RECORD SET:
□ □ □

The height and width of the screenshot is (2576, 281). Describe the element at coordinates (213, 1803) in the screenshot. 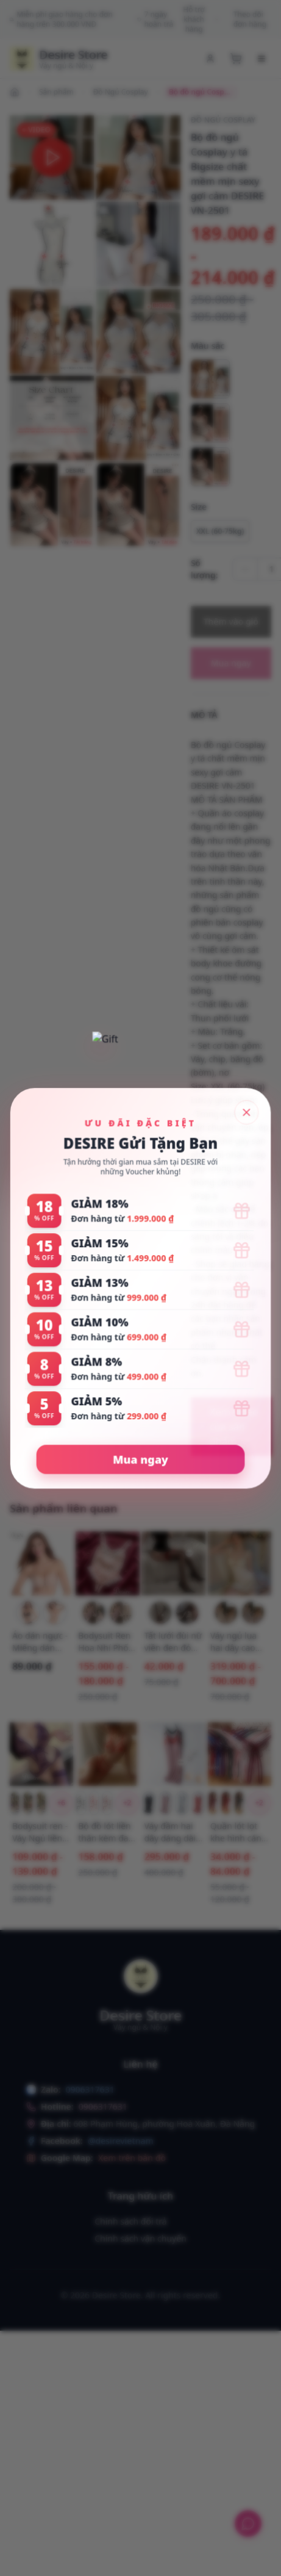

I see `[Chọn biến thể Quần lót lọt khe hình cánh bướm sexy gợi cảm QL-2242 Đỏ mận 1 quần]` at that location.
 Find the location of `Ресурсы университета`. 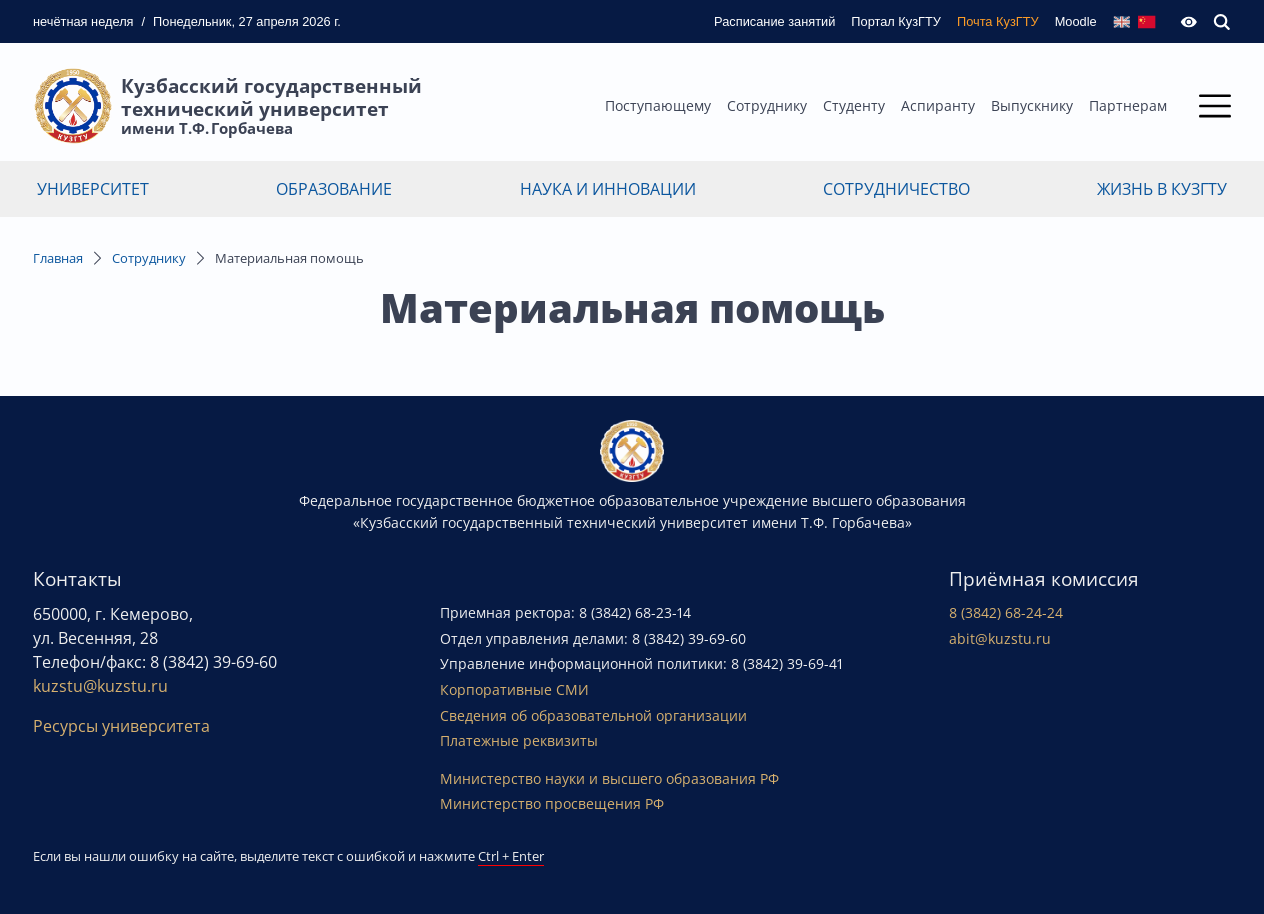

Ресурсы университета is located at coordinates (121, 726).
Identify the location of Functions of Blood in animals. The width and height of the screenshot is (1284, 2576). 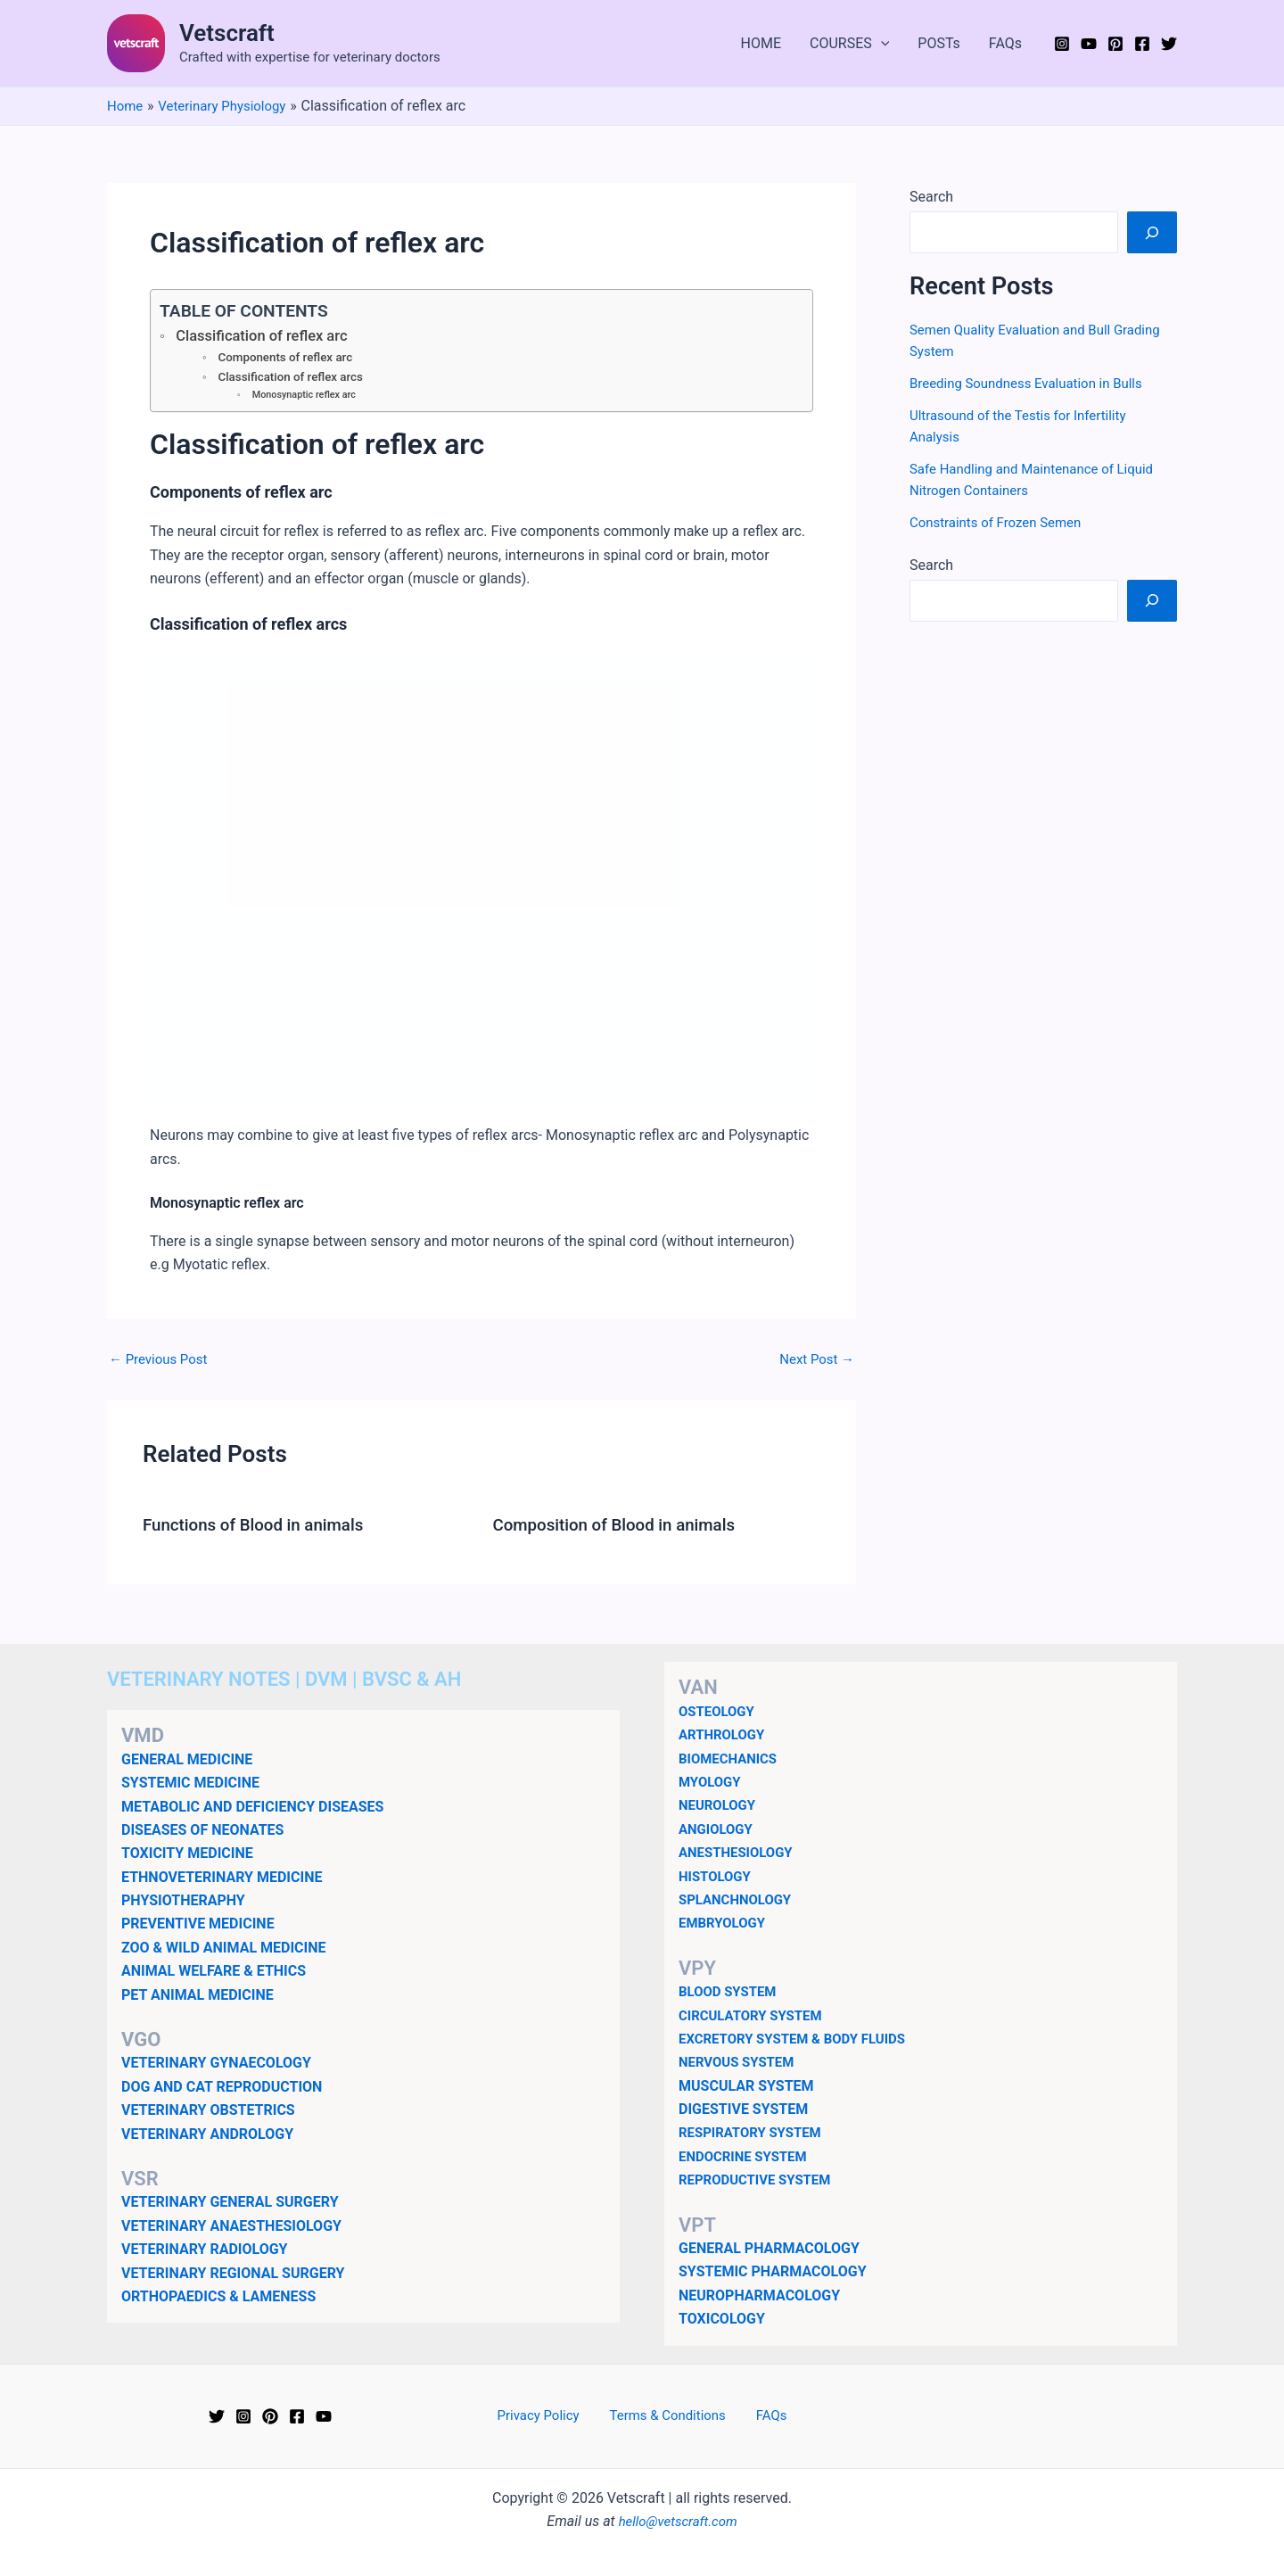
(261, 1528).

□ □ □

WORK TO COMPLETE:
In transcribing the listing, keep each word as it is and drop the pictures.

SOLUTION FOR THIS TASK:
The height and width of the screenshot is (2576, 281). Describe the element at coordinates (213, 1803) in the screenshot. 

I see `[Chọn biến thể Quần lót lọt khe hình cánh bướm sexy gợi cảm QL-2242 Đỏ mận 1 quần]` at that location.
 Find the location of `Ресурсы университета`. 

Ресурсы университета is located at coordinates (121, 726).
Identify the location of Functions of Blood in animals. The width and height of the screenshot is (1284, 2576). 
(261, 1528).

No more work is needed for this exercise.